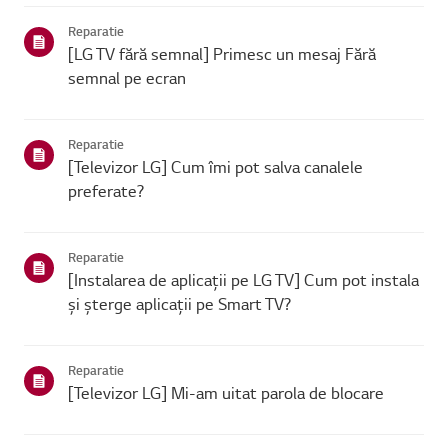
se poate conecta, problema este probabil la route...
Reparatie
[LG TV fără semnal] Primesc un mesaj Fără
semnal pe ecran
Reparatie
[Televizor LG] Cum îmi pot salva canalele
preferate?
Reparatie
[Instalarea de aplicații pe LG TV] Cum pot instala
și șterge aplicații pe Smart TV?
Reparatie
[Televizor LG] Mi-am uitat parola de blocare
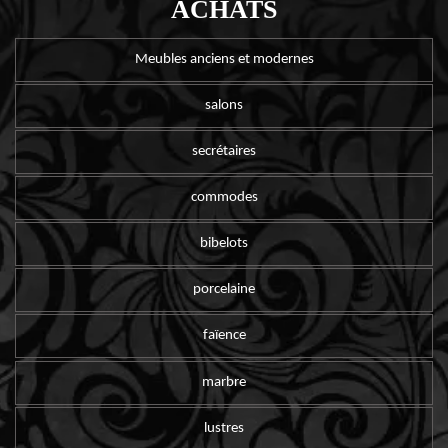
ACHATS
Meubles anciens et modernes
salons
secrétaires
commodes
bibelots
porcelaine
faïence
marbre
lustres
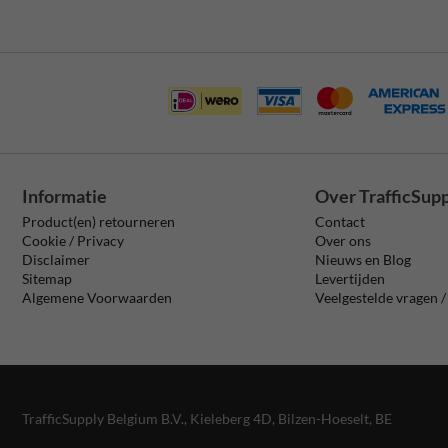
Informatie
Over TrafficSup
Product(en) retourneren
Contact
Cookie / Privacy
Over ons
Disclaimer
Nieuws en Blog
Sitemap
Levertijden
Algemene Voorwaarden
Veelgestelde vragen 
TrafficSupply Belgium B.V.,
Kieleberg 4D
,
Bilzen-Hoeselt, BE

----

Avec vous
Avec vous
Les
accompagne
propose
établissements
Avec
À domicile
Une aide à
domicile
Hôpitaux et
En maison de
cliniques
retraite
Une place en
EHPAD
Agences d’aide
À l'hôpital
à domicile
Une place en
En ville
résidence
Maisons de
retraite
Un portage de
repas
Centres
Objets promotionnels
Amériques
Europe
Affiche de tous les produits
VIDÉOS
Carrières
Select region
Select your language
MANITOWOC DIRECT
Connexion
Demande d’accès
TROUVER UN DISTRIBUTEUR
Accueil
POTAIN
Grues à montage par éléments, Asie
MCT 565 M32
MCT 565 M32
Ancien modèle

----

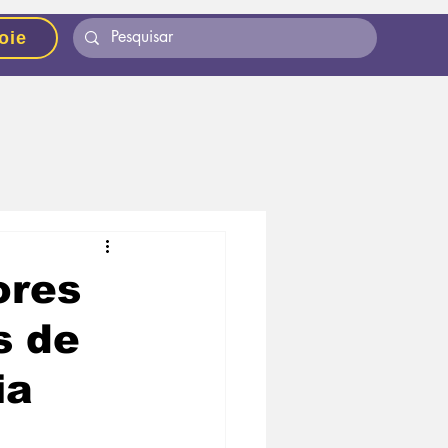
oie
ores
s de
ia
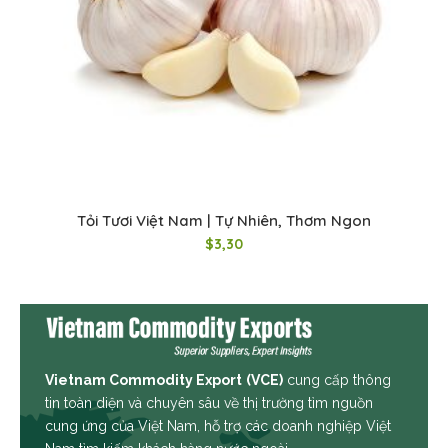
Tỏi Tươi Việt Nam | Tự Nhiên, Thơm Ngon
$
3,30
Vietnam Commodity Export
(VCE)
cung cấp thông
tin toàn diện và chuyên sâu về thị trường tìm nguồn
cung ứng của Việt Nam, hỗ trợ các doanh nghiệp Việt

----

• [What the task requires] Output only the lines above from the one containing "se poate conecta, problema" to the one containing "Bilzen-Hoeselt, BE", both included, exactly as written and with no pictures.

• [Exercise result]
se poate conecta, problema este probabil la route...
Reparatie
[LG TV fără semnal] Primesc un mesaj Fără
semnal pe ecran
Reparatie
[Televizor LG] Cum îmi pot salva canalele
preferate?
Reparatie
[Instalarea de aplicații pe LG TV] Cum pot instala
și șterge aplicații pe Smart TV?
Reparatie
[Televizor LG] Mi-am uitat parola de blocare
ACHATS
Meubles anciens et modernes
salons
secrétaires
commodes
bibelots
porcelaine
faïence
marbre
lustres
Informatie
Over TrafficSup
Product(en) retourneren
Contact
Cookie / Privacy
Over ons
Disclaimer
Nieuws en Blog
Sitemap
Levertijden
Algemene Voorwaarden
Veelgestelde vragen 
TrafficSupply Belgium B.V.,
Kieleberg 4D
,
Bilzen-Hoeselt, BE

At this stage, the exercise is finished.